**The input:**
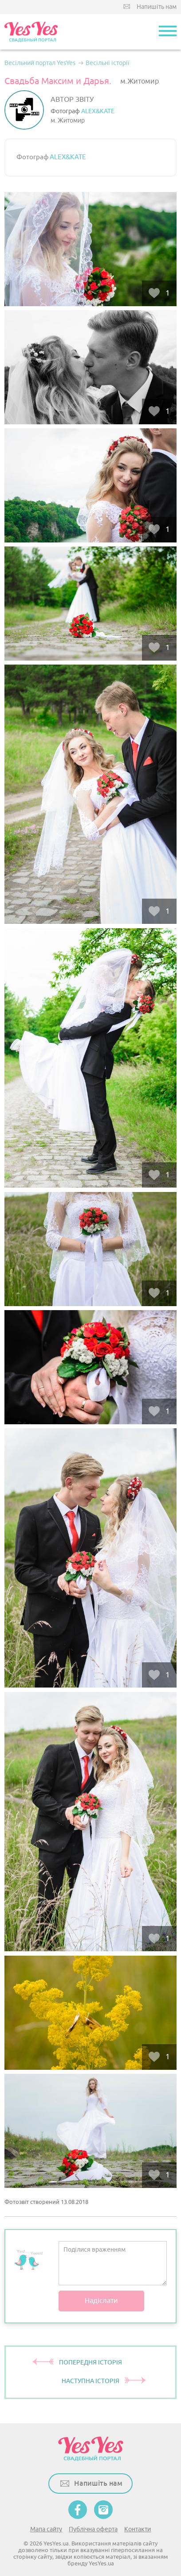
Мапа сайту (46, 2529)
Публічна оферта (93, 2529)
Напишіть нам (157, 7)
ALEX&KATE (97, 111)
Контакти (137, 2529)
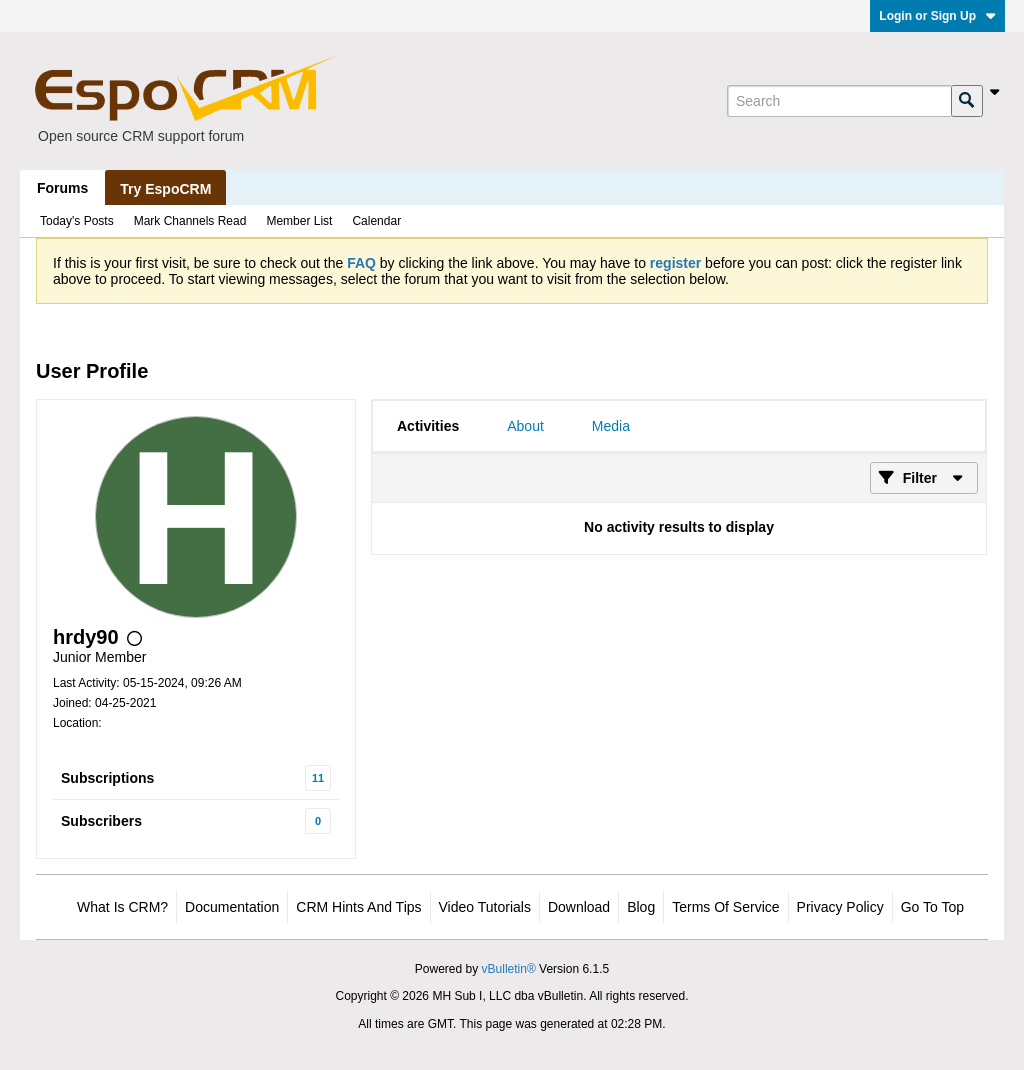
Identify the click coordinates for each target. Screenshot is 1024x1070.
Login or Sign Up (937, 16)
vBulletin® (509, 969)
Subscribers (101, 821)
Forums (62, 188)
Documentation (232, 907)
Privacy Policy (840, 907)
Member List (299, 221)
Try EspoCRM (165, 189)
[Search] (839, 101)
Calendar (376, 221)
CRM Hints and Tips (358, 907)
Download (579, 907)
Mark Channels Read (190, 221)
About (525, 426)
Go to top (932, 907)
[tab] (428, 426)
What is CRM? (122, 907)
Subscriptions (107, 778)
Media (611, 426)
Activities (428, 426)
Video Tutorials (485, 907)
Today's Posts (77, 221)
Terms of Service (725, 907)
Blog (641, 907)
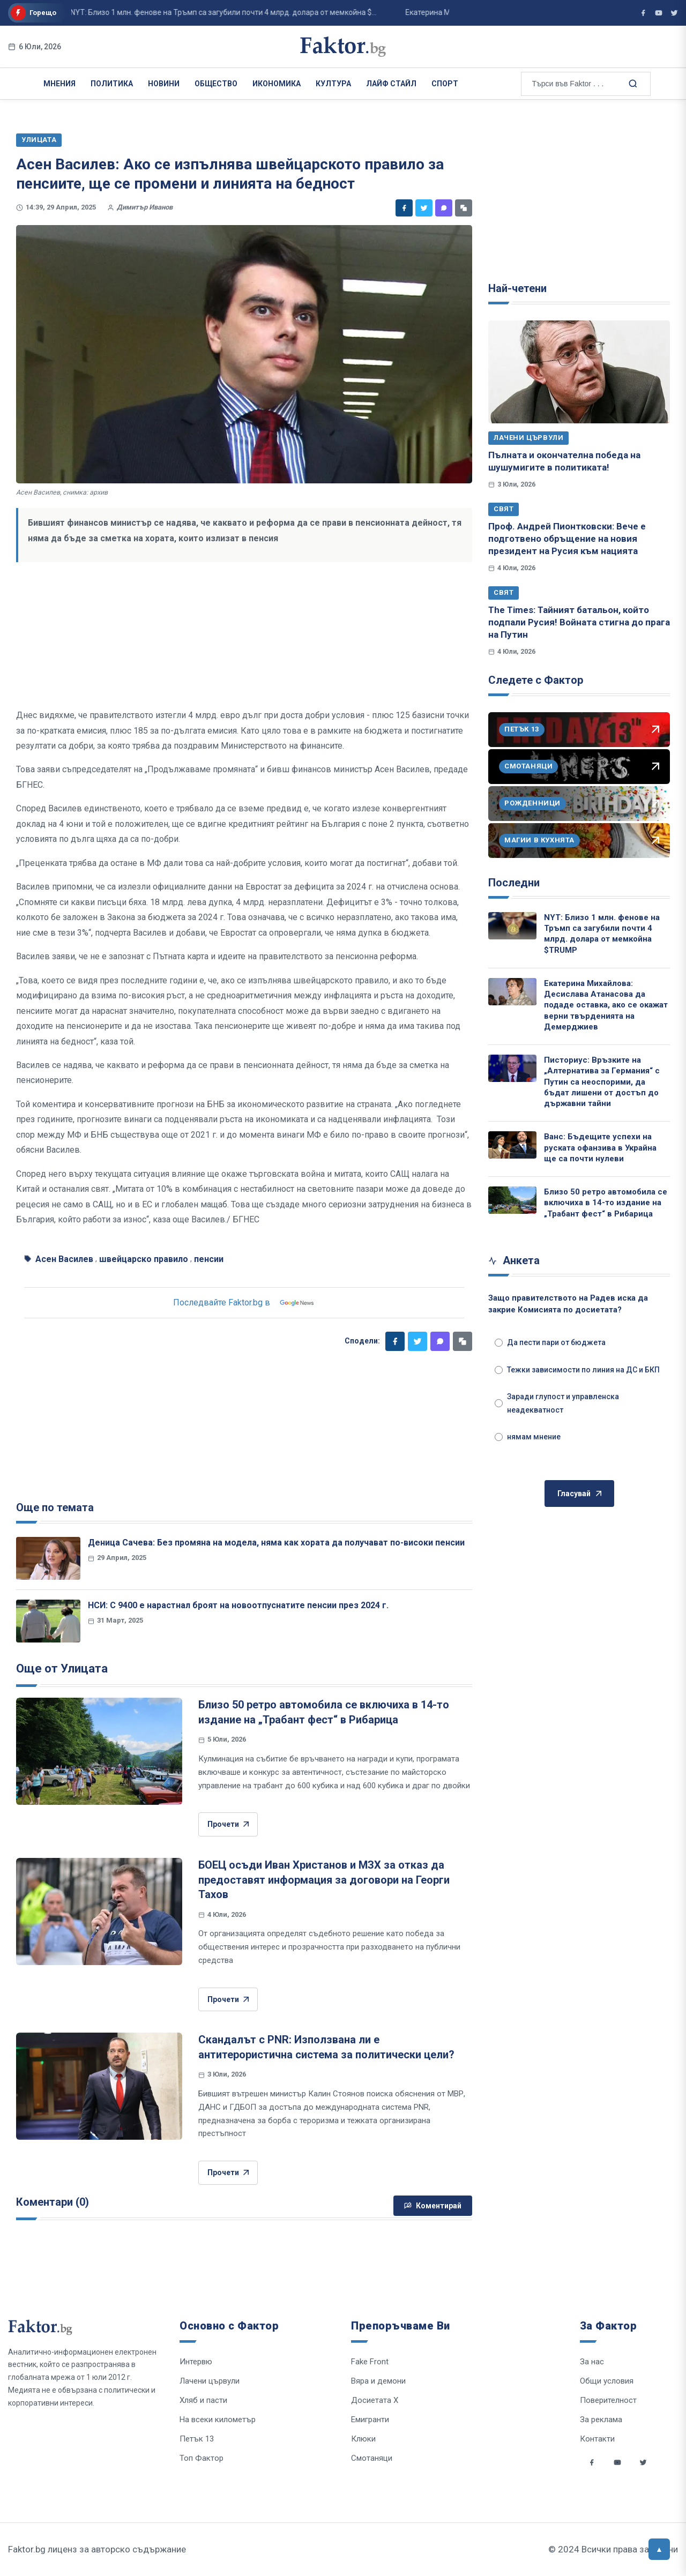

**Exercise requirements:** Both the line containing "About (525, 426)" and the last line of the records above belong in the exact copy, along with every line between them; pictures do not.

**Task result:**
About (525, 426)
Go to top (932, 907)
[tab] (428, 426)
What is CRM? (122, 907)
Subscriptions (107, 778)
Media (611, 426)
Activities (428, 426)
Video Tutorials (485, 907)
Today's Posts (77, 221)
Terms of Service (725, 907)
Blog (641, 907)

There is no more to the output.